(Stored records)
+ + + + + + +

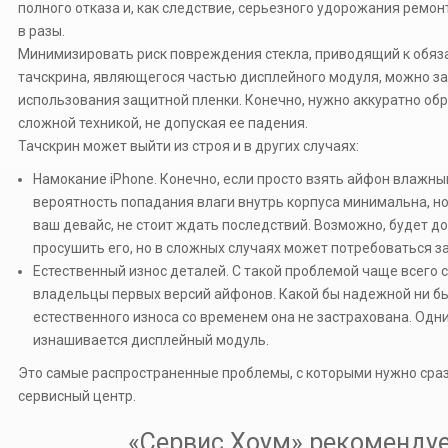
полного отказа и, как следствие, серьезного удорожания ремон
в разы.
Минимизировать риск повреждения стекла, приводящий к обяз
тачскрина, являющегося частью дисплейного модуля, можно за
использования защитной пленки. Конечно, нужно аккуратно об
сложной техникой, не допуская ее падения.
Тачскрин может выйти из строя и в других случаях:
Намокание iPhone. Конечно, если просто взять айфон влажны
вероятность попадания влаги внутрь корпуса минимальна, но
ваш девайс, не стоит ждать последствий. Возможно, будет д
просушить его, но в сложных случаях может потребоваться з
Естественный износ деталей. С такой проблемой чаще всего 
владельцы первых версий айфонов. Какой бы надежной ни бы
естественного износа со временем она не застрахована. Одн
изнашивается дисплейный модуль.
Это самые распространенные проблемы, с которыми нужно сра
сервисный центр.
«Сервис Хоум» рекоменду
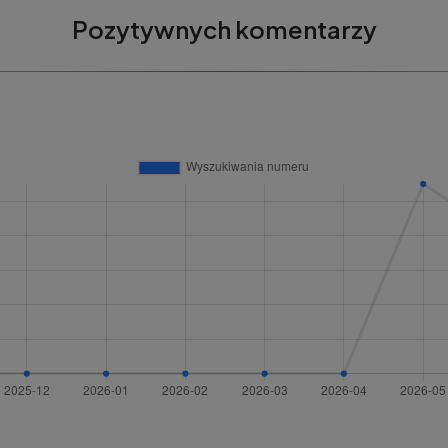
Pozytywnych komentarzy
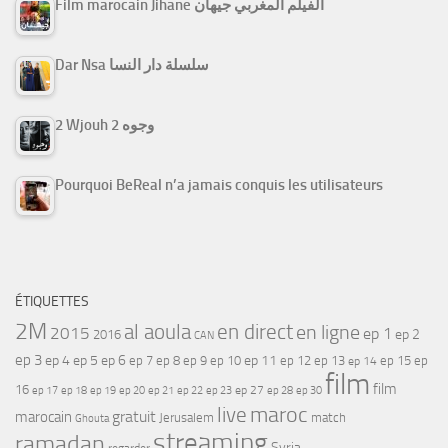
Film marocain Jihane الفيلم المغربي جيهان
Dar Nsa سلسلة دار النسا
2 Wjouh 2 وجوه
Pourquoi BeReal n’a jamais conquis les utilisateurs
ÉTIQUETTES
2M
al aoula
en direct
en ligne
2015
ep 1
ep 2
2016
CAN
ep 3
ep 4
ep 5
ep 6
ep 7
ep 11
ep 8
ep 9
ep 10
ep 12
ep 13
ep 15
ep
ep 14
film
film
16
ep 17
ep 21
ep 27
ep 18
ep 19
ep 20
ep 22
ep 23
ep 28
ep 30
maroc
live
gratuit
marocain
Jerusalem
match
Ghouta
streaming
ramadan
Syria
regarder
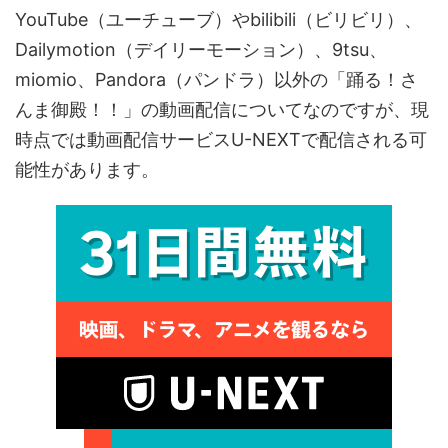
YouTube（ユーチューブ）やbilibili（ビリビリ）、
Dailymotion（デイリーモーション）、9tsu、
miomio、Pandora（パンドラ）以外の「踊る！さ
んま御殿！！」の動画配信についてなのですが、現
時点では動画配信サービスU-NEXTで配信される可
能性があります。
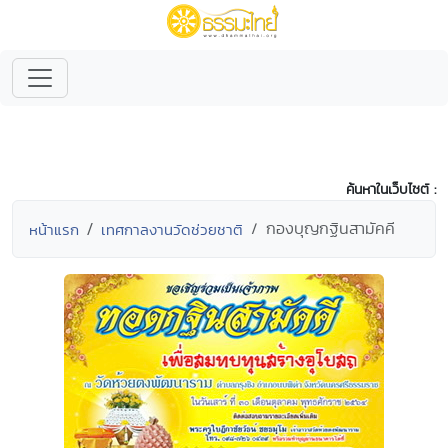
ค้นหาในเว็บไซต์ :
กองบุญกฐินสามัคคี
หน้าแรก
เทศกาลงานวัดช่วยชาติ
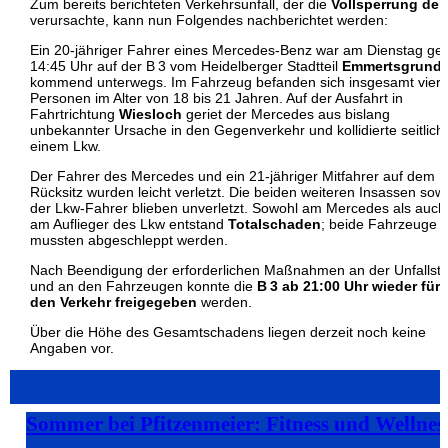
Zum bereits berichteten Verkehrsunfall, der die
Vollsperrung der
verursachte, kann nun Folgendes nachberichtet werden:
Ein 20-jähriger Fahrer eines Mercedes-Benz war am Dienstag ge
14:45 Uhr auf der B 3 vom Heidelberger Stadtteil
Emmertsgrund
kommend unterwegs. Im Fahrzeug befanden sich insgesamt vier
Personen im Alter von 18 bis 21 Jahren. Auf der Ausfahrt in
Fahrtrichtung
Wiesloch
geriet der Mercedes aus bislang
unbekannter Ursache in den Gegenverkehr und kollidierte seitlich 
einem Lkw.
Der Fahrer des Mercedes und ein 21-jähriger Mitfahrer auf dem
Rücksitz wurden leicht verletzt. Die beiden weiteren Insassen sow
der Lkw-Fahrer blieben unverletzt. Sowohl am Mercedes als auch
am Auflieger des Lkw entstand
Totalschaden
; beide Fahrzeuge
mussten abgeschleppt werden.
Nach Beendigung der erforderlichen Maßnahmen an der Unfallste
und an den Fahrzeugen konnte die
B 3 ab 21:00 Uhr wieder für
den Verkehr freigegeben
werden.
Über die Höhe des Gesamtschadens liegen derzeit noch keine
Angaben vor.
Sommer bei Pfitzenmeier: Fitness und Wellne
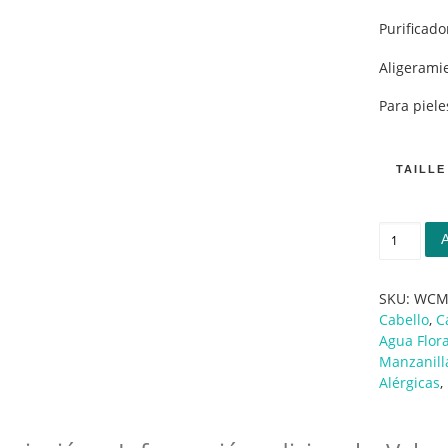
Purificado
Aligerami
Para piele
TAILLE
Hidrosol
SKU:
WCM
Cabello
,
C
Agua Flora
Manzanill
Alérgicas
,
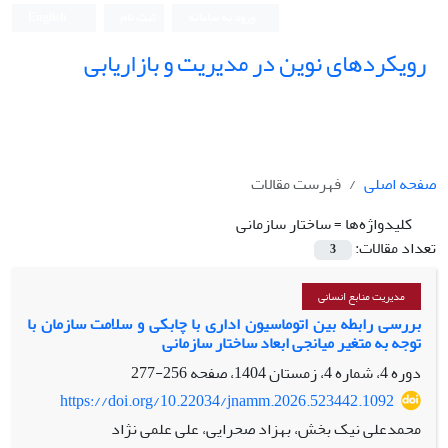
ورود به سامانه
ثبت نام
English
رویکردهای نوین در مدیریت و بازاریابی
صفحه اصلی
فهرست مقالات
کلیدواژه‌ها =
ساختار سازمانی
تعداد مقالات:
3
مدیریت منابع انسانی
بررسی رابطه بین اتوماسیون اداری با چابکی و سلامت سازمان با
توجه به متغیر میانجی ابعاد ساختار سازمانی
دوره 4، شماره 4، زمستان 1404، صفحه
256-277
https://doi.org/10.22034/jnamm.2026.523442.1092
محمدعلی نیک بخش، بهزاد صحرایی، علی علمی نژاد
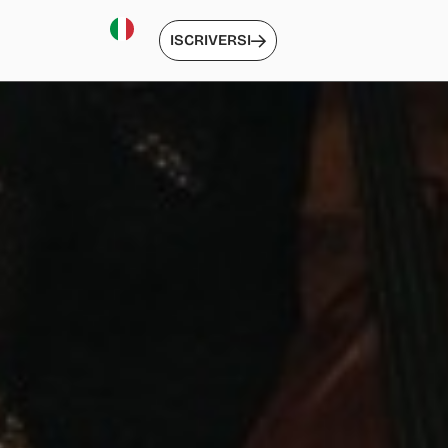
ISCRIVERSI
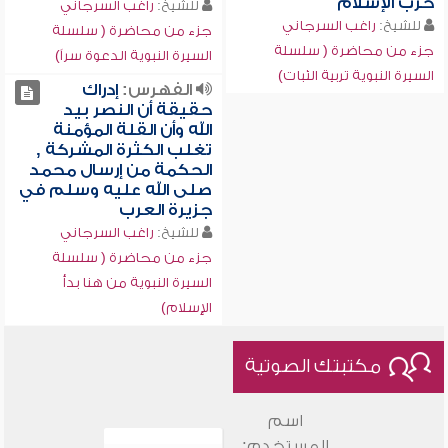
حرب الإسلام
للشيخ:
راغب السرجاني
للشيخ:
راغب السرجاني
جزء من محاضرة ( سلسلة
جزء من محاضرة ( سلسلة
السيرة النبوية الدعوة سراً)
السيرة النبوية تربية الثبات)
الفهرس:
إدراك
حقيقة أن النصر بيد
الله وأن القلة المؤمنة
تغلب الكثرة المشركة ,
الحكمة من إرسال محمد
صلى الله عليه وسلم في
جزيرة العرب
للشيخ:
راغب السرجاني
جزء من محاضرة ( سلسلة
السيرة النبوية من هنا بدأ
الإسلام)
مكتبتك الصوتية
اسم
المستخدم:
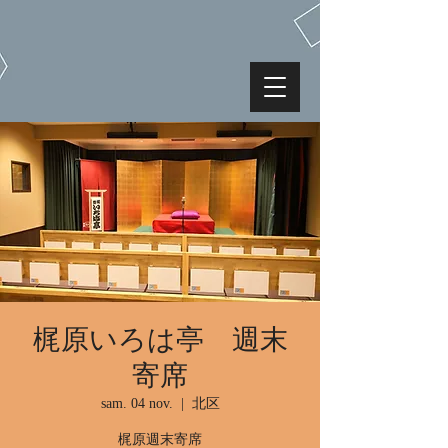
梶原いろは亭 週末
寄席
sam. 04 nov.
  |  
北区
梶原週末寄席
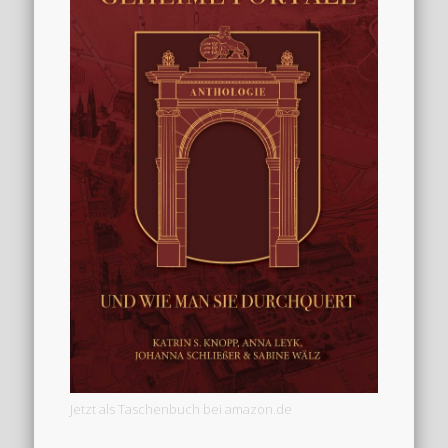
Jetzt als Taschenbuch bei amazon.de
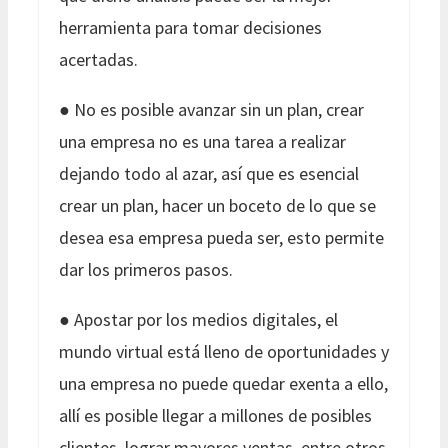
herramienta para tomar decisiones
acertadas.
● No es posible avanzar sin un plan, crear
una empresa no es una tarea a realizar
dejando todo al azar, así que es esencial
crear un plan, hacer un boceto de lo que se
desea esa empresa pueda ser, esto permite
dar los primeros pasos.
● Apostar por los medios digitales, el
mundo virtual está lleno de oportunidades y
una empresa no puede quedar exenta a ello,
allí es posible llegar a millones de posibles
clientes, lograr mayores ventas, entre otros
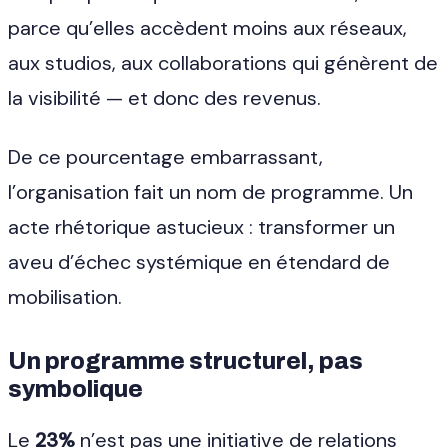
parce qu’elles accèdent moins aux réseaux,
aux studios, aux collaborations qui génèrent de
la visibilité — et donc des revenus.
De ce pourcentage embarrassant,
l’organisation fait un nom de programme. Un
acte rhétorique astucieux : transformer un
aveu d’échec systémique en étendard de
mobilisation.
Un programme structurel, pas
symbolique
Le
23%
n’est pas une initiative de relations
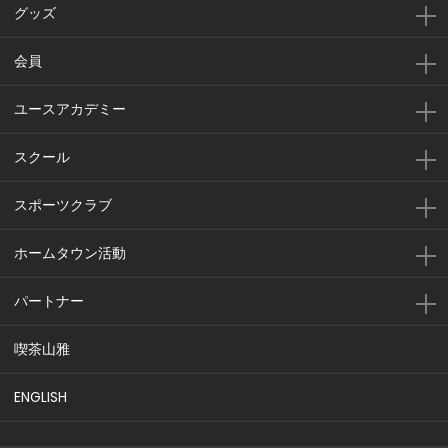
グッズ
会員
ユースアカデミー
スクール
スポーツクラブ
ホームタウン活動
パートナー
喫茶山雅
ENGLISH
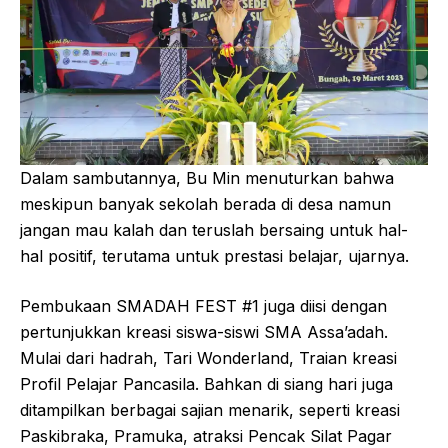
Dalam sambutannya, Bu Min menuturkan bahwa
meskipun banyak sekolah berada di desa namun
jangan mau kalah dan teruslah bersaing untuk hal-
hal positif, terutama untuk prestasi belajar, ujarnya.
Pembukaan SMADAH FEST #1 juga diisi dengan
pertunjukkan kreasi siswa-siswi SMA Assa’adah.
Mulai dari hadrah, Tari Wonderland, Traian kreasi
Profil Pelajar Pancasila. Bahkan di siang hari juga
ditampilkan berbagai sajian menarik, seperti kreasi
Paskibraka, Pramuka, atraksi Pencak Silat Pagar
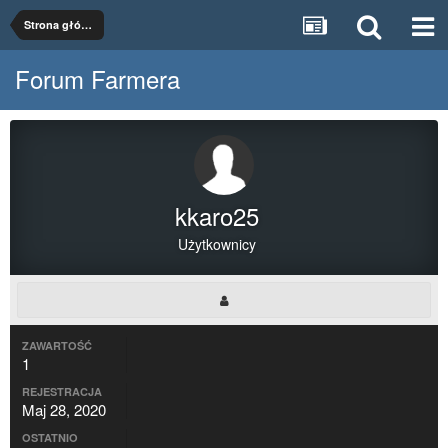
Strona główna
Forum Farmera
kkaro25
Użytkownicy
ZAWARTOŚĆ
1
REJESTRACJA
Maj 28, 2020
OSTATNIO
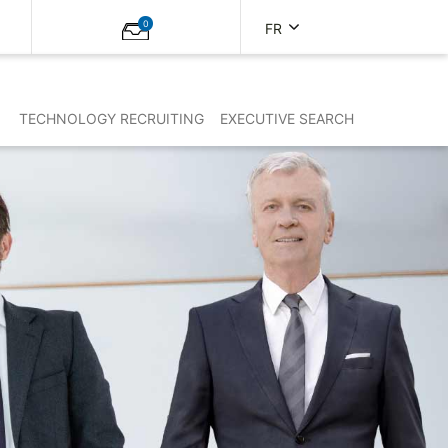
0
FR
TECHNOLOGY RECRUITING
EXECUTIVE SEARCH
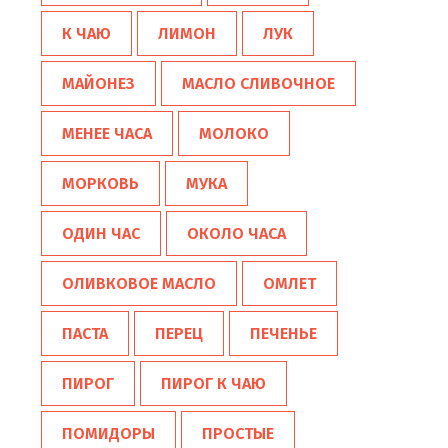
К ЧАЮ
ЛИМОН
ЛУК
МАЙОНЕЗ
МАСЛО СЛИВОЧНОЕ
МЕНЕЕ ЧАСА
МОЛОКО
МОРКОВЬ
МУКА
ОДИН ЧАС
ОКОЛО ЧАСА
ОЛИВКОВОЕ МАСЛО
ОМЛЕТ
ПАСТА
ПЕРЕЦ
ПЕЧЕНЬЕ
ПИРОГ
ПИРОГ К ЧАЮ
ПОМИДОРЫ
ПРОСТЫЕ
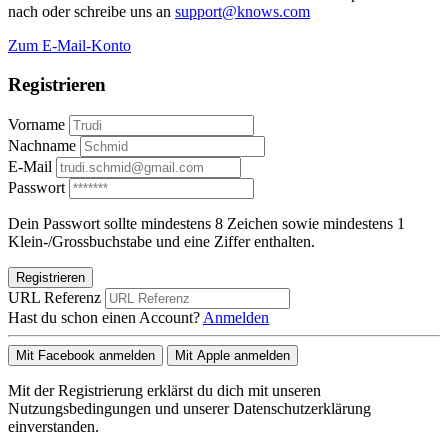
nach oder schreibe uns an
support@knows.com
Zum E-Mail-Konto
Registrieren
Vorname
Nachname
E-Mail
Passwort
Dein Passwort sollte mindestens 8 Zeichen sowie mindestens 1
Klein-/Grossbuchstabe und eine Ziffer enthalten.
Registrieren
URL Referenz
Hast du schon einen Account?
Anmelden
Mit Facebook anmelden
Mit Apple anmelden
Mit der Registrierung erklärst du dich mit unseren
Nutzungsbedingungen und unserer Datenschutzerklärung
einverstanden.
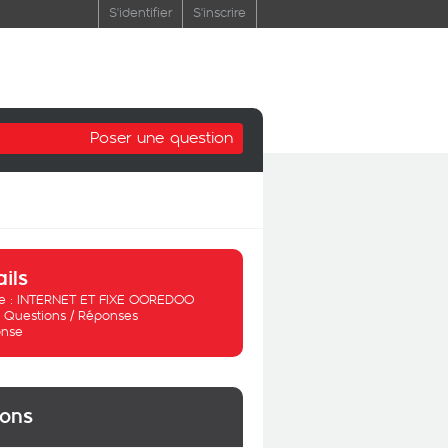
S'identifier
S'inscrire
Poser une question
ails
 :
INTERNET ET FIXE OOREDOO
:
Questions / Réponses
nse
ions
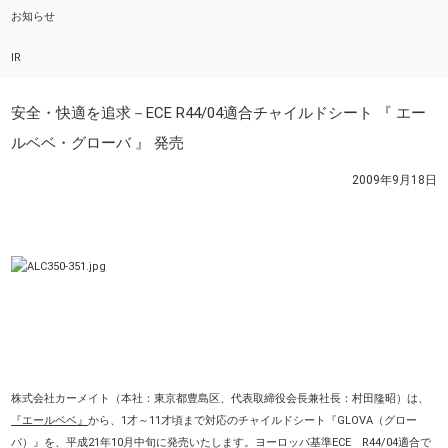
お知らせ
IR
安全・快適を追求－ECE R44/04適合チャイルドシート 『 エー
ルベベ・グローバ 』 発売
2009年9月18日
株式会社カーメイト（本社：東京都豊島区、代表取締役会長兼社長：村田隆昭）は、
『エールベベ』
から、1才～11才頃まで対応のチャイルドシート『GLOVA（グロー
バ）』を、平成21年10月中旬に発売いたします。ヨーロッパ基準ECE R44/04適合で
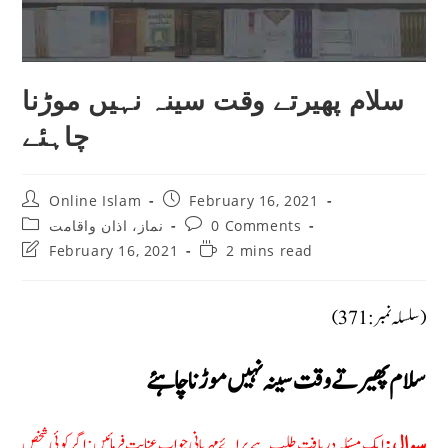
سلام پھیرتے وقت سینہ نہیں موڑنا
چاہئے
Post
Post
Online Islam
February 16, 2021
author:
published:
Post
Post
0 Comments
نماز، اذان واقامت
category:
comments:
Post
Reading
February 16, 2021
2 mins read
last
time:
modified:
(سلسلہ نمبر: 371)
سلام پھیرتے وقت سینہ نہیں موڑنا چاہئے
ایک مسئلہ دریافت طلب ہے برائے مہربانی جواب عنایت فرمائیں: اگر کوئی شخص
سوال:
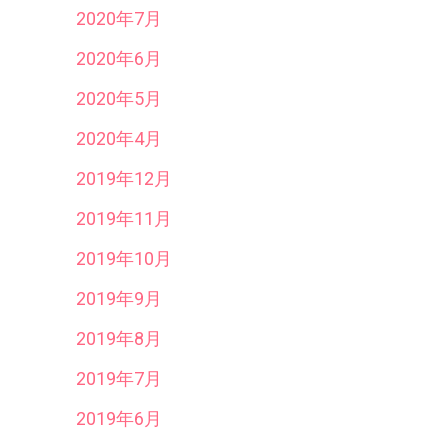
2020年7月
2020年6月
2020年5月
2020年4月
2019年12月
2019年11月
2019年10月
2019年9月
2019年8月
2019年7月
2019年6月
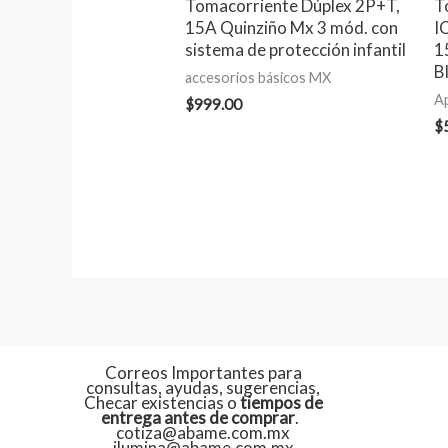
Tomacorriente Dúplex 2P+T,
T
15A Quinziño Mx 3 mód. con
I
sistema de protección infantil
1
B
accesorios básicos MX
A
$
999.00
$
Correos Importantes para
consultas, ayudas, sugerencias,
Checar existencias o
tiempos de
entrega antes de comprar
.
cotiza@abame.com.mx
ilumina@abame.com.mx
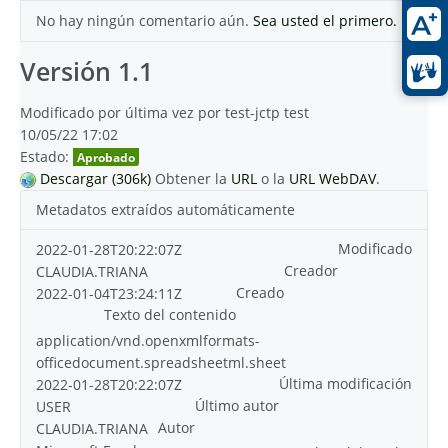
No hay ningún comentario aún.
Sea usted el primero.
Versión 1.1
Modificado por última vez por test-jctp test
10/05/22 17:02
Estado:
Aprobado
Descargar (306k)
Obtener la
URL
o la
URL WebDAV
.
Metadatos extraídos automáticamente
Modificado
2022-01-28T20:22:07Z
Creador
CLAUDIA.TRIANA
Creado
2022-01-04T23:24:11Z
Texto del contenido
application/vnd.openxmlformats-
officedocument.spreadsheetml.sheet
Última modificación
2022-01-28T20:22:07Z
Último autor
USER
Autor
CLAUDIA.TRIANA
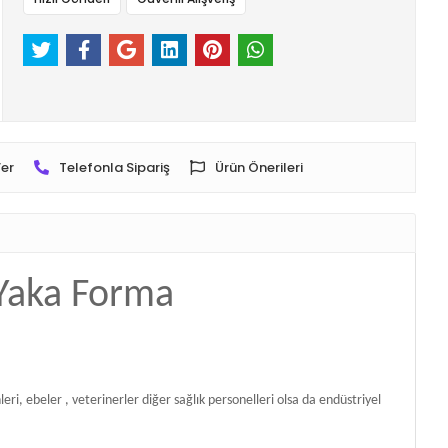
er
Telefonla Sipariş
Ürün Önerileri
 Yaka Forma
i, ebeler , veterinerler diğer sağlık personelleri olsa da endüstriyel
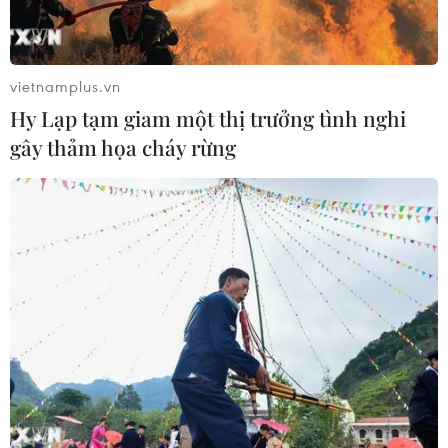
vietnamplus.vn
Hy Lạp tạm giam một thị trưởng tình nghi
gây thảm họa cháy rừng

+ + + + + + +

* [Directions for this task] Look through the data above for the string "ساختار" and copy every line where it appears.

* [Problem solution]
ساختار سازمانی
توجه به متغیر میانجی ابعاد ساختار سازمانی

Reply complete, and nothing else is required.